Reversal is a good, easy process for improving products and services. You use it by asking the exact opposite of the question you want answered, and then apply the results appropriately.



Imagine that you want to improve the response of designers to customer enquiries. Using Reversal you would ask 'How would I reduce customer satisfaction?'. After considering this question you might give the following answers:

  • Not answering the phone when customers call
  • Not returning phone calls
  • Have people with no project knowledge answering the phone
  • Use rude staff
  • Give the wrong information
  • Etc.

After using Reversal, you would ensure that appropriate design  staff were handling incoming phone calls efficiently and pleasantly. You would set up training programs to ensure that they were giving accurate and effective advice.

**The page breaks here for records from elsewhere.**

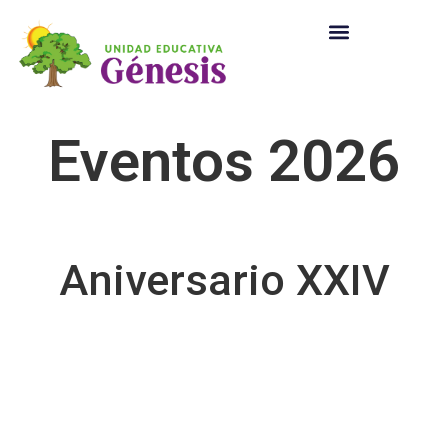
Eventos 2026
Aniversario XXIV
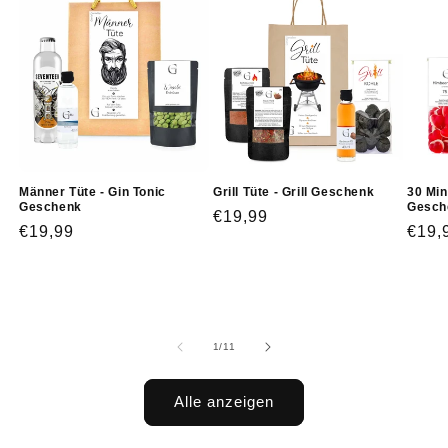
Männer Tüte - Gin Tonic
Grill Tüte - Grill Geschenk
30 Min
Geschenk
Gesch
Normaler
€19,99
Normaler
€19,99
Norm
€19,
Preis
Preis
Prei
von
1
/
11
Alle anzeigen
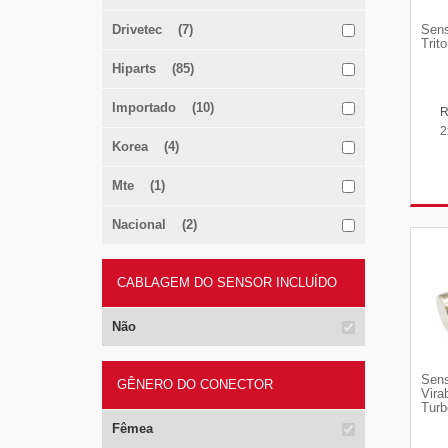
Drivetec (7)
Sens
Trit
Hiparts (85)
Importado (10)
2
Korea (4)
Mte (1)
Nacional (2)
CABLAGEM DO SENSOR INCLUÍDO
Não
Sens
GÊNERO DO CONECTOR
Vira
Turb
Fêmea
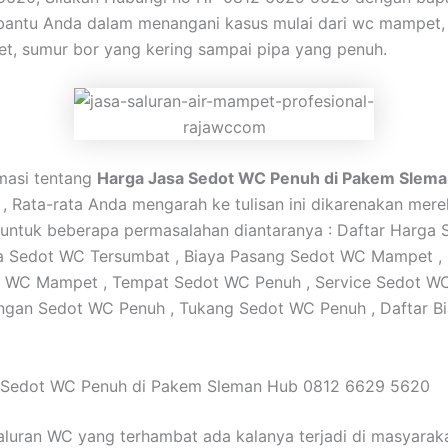
antu Anda dalam menangani kasus mulai dari wc mampet,
, sumur bor yang kering sampai pipa yang penuh.
rmasi tentang
Harga Jasa Sedot WC Penuh di Pakem Slem
, Rata-rata Anda mengarah ke tulisan ini dikarenakan mer
r untuk beberapa permasalahan diantaranya : Daftar Harga
a Sedot WC Tersumbat , Biaya Pasang Sedot WC Mampet , 
t WC Mampet , Tempat Sedot WC Penuh , Service Sedot W
ngan Sedot WC Penuh , Tukang Sedot WC Penuh , Daftar B
 Sedot WC Penuh di Pakem Sleman Hub 0812 6629 5620
aluran WC yang terhambat ada kalanya terjadi di masyaraka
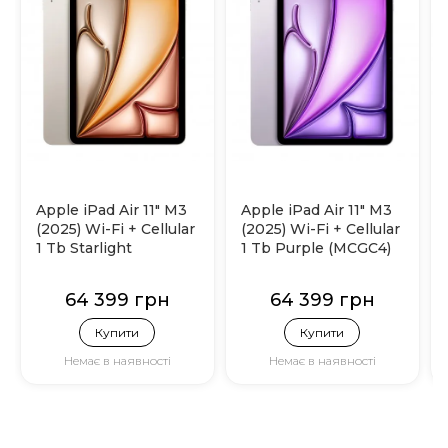
Apple iPad Air 11" M3
Apple iPad Air 11" M3
(2025) Wi-Fi + Cellular
(2025) Wi-Fi + Cellular
1 Tb Starlight
1 Tb Purple (MCGC4)
(MCGA4)
64 399 грн
64 399 грн
Купити
Купити
Немає в наявності
Немає в наявності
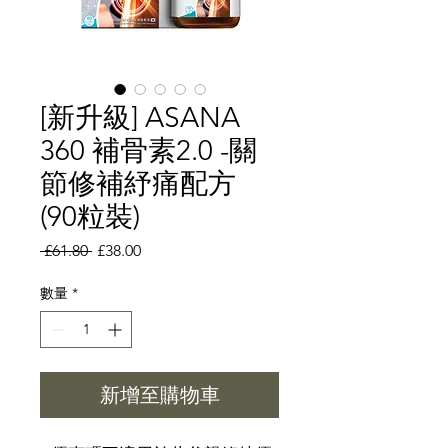
[新升級] ASANA
360 補骨素2.0 -關
節修補紓痛配方
(90粒裝)
一
促
 £61.80 
£38.00
般
銷
價
價
數量
*
格
格
新增至購物車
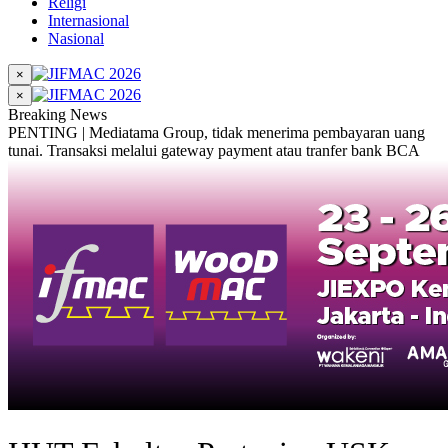
Religi
Internasional
Nasional
×
×
Breaking News
PENTING | Mediatama Group, tidak menerima pembayaran uang
tunai. Transaksi melalui gateway payment atau tranfer bank BCA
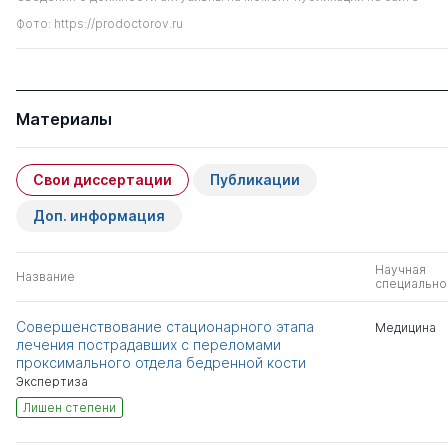
Фото: https://prodoctorov.ru
Материалы
Свои диссертации
Публикации
Доп. информация
Научная
Название
специально
Совершенствование стационарного этапа
Медицина
лечения пострадавших с переломами
проксимального отдела бедренной кости
Экспертиза
Лишен степени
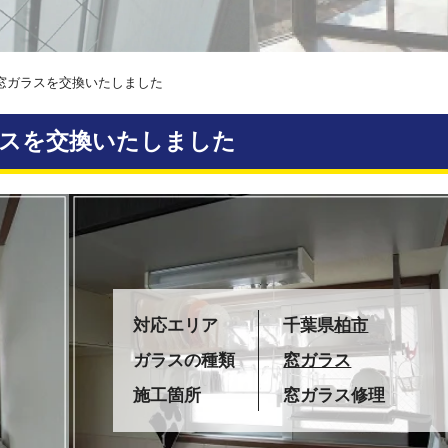
窓ガラスを交換いたしました
スを交換いたしました
対応エリア
千葉県
柏市
ガラスの種類
窓ガラス
施工箇所
窓ガラス修理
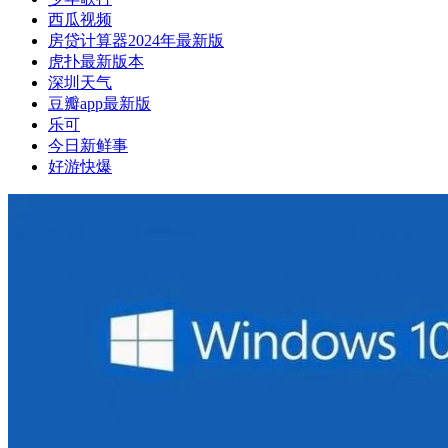
西瓜视频
房贷计算器2024年最新版
虎扑最新版本
深圳天气
豆瓣app最新版
乐可
今日新鲜事
好游快爆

There are various combinations of reversal several of which are listed in the table below (using the problem: ‘I require lots of capacity in the Graphic Design Department to manage a few key peak loads, but this means that for much of the time the technology and expertise is idle’):


Type of Reversal



Turn problem into opportunity

Graphic design over-capacity would let us do these other things….

Reverse values

Could wasting graphic design resources be a good thing?

Reverse word order

I need more peak loads to cope with my capacity

Invert problem

The technology is being overused

Reverse phase

Worry about the peaks, not the off-peak idle time

Reverse direction of flow

Instead of jobs flowing into graphic design, it flows into them


Initially the reversal identifies ways to make the situation worse rather than better, you need to recognise why it has been made worse and then re-reverse to identify ways in which the situation could be made better in these respects. We can sometimes be constrained in our thinking for instance putting a lot of thought into ‘how to get rich’ but very little effort into ‘how not to become hard-up’. Thus being forced to think about ‘what would make me hard-up?’ and then re-reversing that to say: ‘and so what would prevent me from becoming hard-up will give a very different perspective than directly addressing: ‘how to get rich.



Use the reversal technique to develop guidelines for design staff to enable them to conduct effective interviews with clients.